Bill Eggert, jack of all trades and proprietor of Fairview Cellars had the goal of producing a single “Grande Vin” from his property all these years ago. When I first met him back in the early 1990’s I asked what changed? “Well”, he said, “When I started making the wines the Merlot was so darn good on its own so I kept a few barrels back to bottle on its own.” “Then, the Cabernet Franc was also so good, I left a little aside, same for the Cabernet Sauvignon.” Then, when I started blending, the Cabernet/Merlot was so good together, but so was the Merlot/Cabernet, so I made a little of those too.” A lot of things have changed at Bill’s property, he now makes an outstanding Sauvignon Blanc, has dabbled with producing ice wine and made some wines in partnership with longtime friends in the valley, but what hasn’t changed is the goal of producing a wine to rival the great reds of Bordeaux. I tried the entire lineup, but how can I not comment on what is surely BC’s first $100+ bottle of wine?

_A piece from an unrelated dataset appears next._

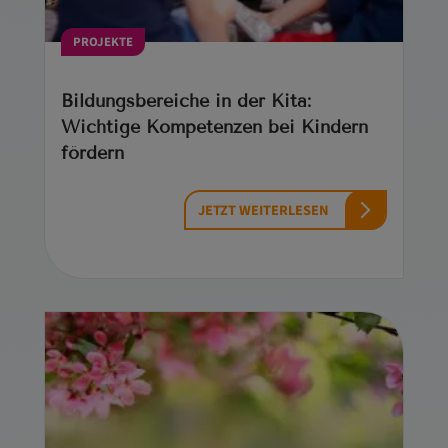
PROJEKTE
Bildungsbereiche in der Kita:
Wichtige Kompetenzen bei Kindern
fördern
JETZT WEITERLESEN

2009 Fairview Cellars “Iconoclast” (Cabernet Sauvignon)

In the glass, the wine was a dark, opaque crimson bleeding to a bright violet rim and was incredibly viscous. On the nose, WOW, huge concentrated dark fruit character with hints of blackberry, black cherry and cassis, along with coffee, tobacco smoky oak. On the palate, the wine is bone dry with bright acid and massive but well integrated tannins. Fruit character continues from the nose with almost a liqueur like quality, full bodied with balanced alcohol and a long full finish. A real powerhouse!

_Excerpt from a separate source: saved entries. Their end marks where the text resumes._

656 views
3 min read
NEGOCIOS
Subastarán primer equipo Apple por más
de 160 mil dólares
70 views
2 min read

There is very little information available for the “Iconoclast”, I would suggest contacting Bill directly at the winery if you are interested. I know he produces very little. You will find all of the contact information for buying and finding Fairview Cellars wines here.

 

This is just a small sample of the great wines that were on display, some honourable mentions must also be made.

2005 Fairview Cellars Cabernet Sauvignon

A library wine that Bill brought along just for fun, and boy was it. Dark and inky in the glass with very little signs of age in the colour. On the nose there was plenty of kirsch, crème de cassis and crème de mûre aromas with toasty oak, vanilla and saddle leather. On the palate, dry, with bright acidity and well integrated structured tannins, dark fruit compote, balanced alcohol and a long finish. Very nice indeed, hopefully those of you who bought this way back when still have a few bottles in your cellar.

 

2010 Painted Rock Syrah

Dark and inky, almost black with ripe blackberry, plum and blueberry fruit. Dry with modest acidity and silky smooth tanning, concentrated dark fruit and baking spices with a pronounced black pepper aroma and toasty oak. Medium to full bodied with a long balanced finish.

 

2011 Orofino Syrah

Dark and brooding in the glass with big ripe black cherry and boysenberry fruit, cinnamon, allspice and anise to go with white pepper. On the palate it is dry with bright acid and smooth tanning, bold yet still elegant with a long balanced finish. Reminiscent of old world Grenache/Syrah, Vacquerays maybe.

 

2010 Burrowing Owl Athene

A 50/50 blend of Syrah and Cabernet Sauvignon, co-fermented. Dark and concentrated in the glass with aromas of blackberry, cassis, black cherry and tobacco. Dry, with moderate acidity and firm tannins, plenty of dark berry fruit, spice and oak notes come through on the long, well balanced finish.

 

2010 Tantalus Old Vines Riesling

Pale gold with mild green highlights and a pale rim. Intense smoke/slate nose with hints of petrol and white flowers and white peach on the nose. Dry, with intense, mouth watering acidity and modest sweet apple and peach fruit, finishing with lemon/lime and mineral notes. Light bodied, long finish. Give this one some added time in your cellar for it to really start to show off.

 

2012 Terravista Vineyards “Fandango”

The first grower/producer of Albariño in BC and its about time! Bright pale gold in the glass with intense ripe peach and apricot fruit, floral and mineral aromas. Dry, with moderate acidity and intense ripe peach fruit with an earthy mineral character and a long mouth-watering finish.

 

2012 Perseus Viognier

Bright pale gold and clear to the rim with expressive nose of white flowers and ripe apricot, quince. Dry with lip smacking acidity, bright apricot/peach fruit, mineral notes and a long balanced finish.